Task statement
Write out the lines below once more, exactly as they appear. Do not include pictures.

-*-*-

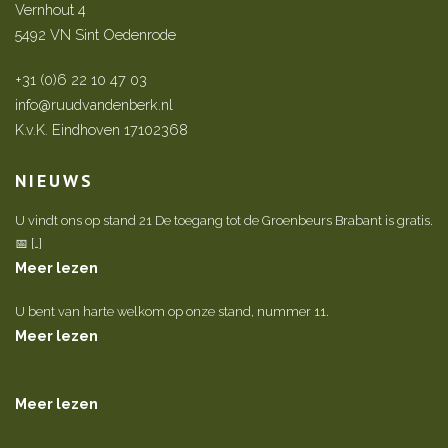
Vernhout 4
5492 VN Sint Oedenrode
+31 (0)6 22 10 47 03
info@ruudvandenberk.nl
K.v.K. Eindhoven 17102368
NIEUWS
U vindt ons op stand 21 De toegang tot de Groenbeurs Brabant is gratis.
📅 […]
Meer lezen
U bent van harte welkom op onze stand, nummer 11.
Meer lezen
Meer lezen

-*-*-

Reply to the task
Vernhout 4
5492 VN Sint Oedenrode
+31 (0)6 22 10 47 03
info@ruudvandenberk.nl
K.v.K. Eindhoven 17102368
NIEUWS
U vindt ons op stand 21 De toegang tot de Groenbeurs Brabant is gratis.
📅 […]
Meer lezen
U bent van harte welkom op onze stand, nummer 11.
Meer lezen
Meer lezen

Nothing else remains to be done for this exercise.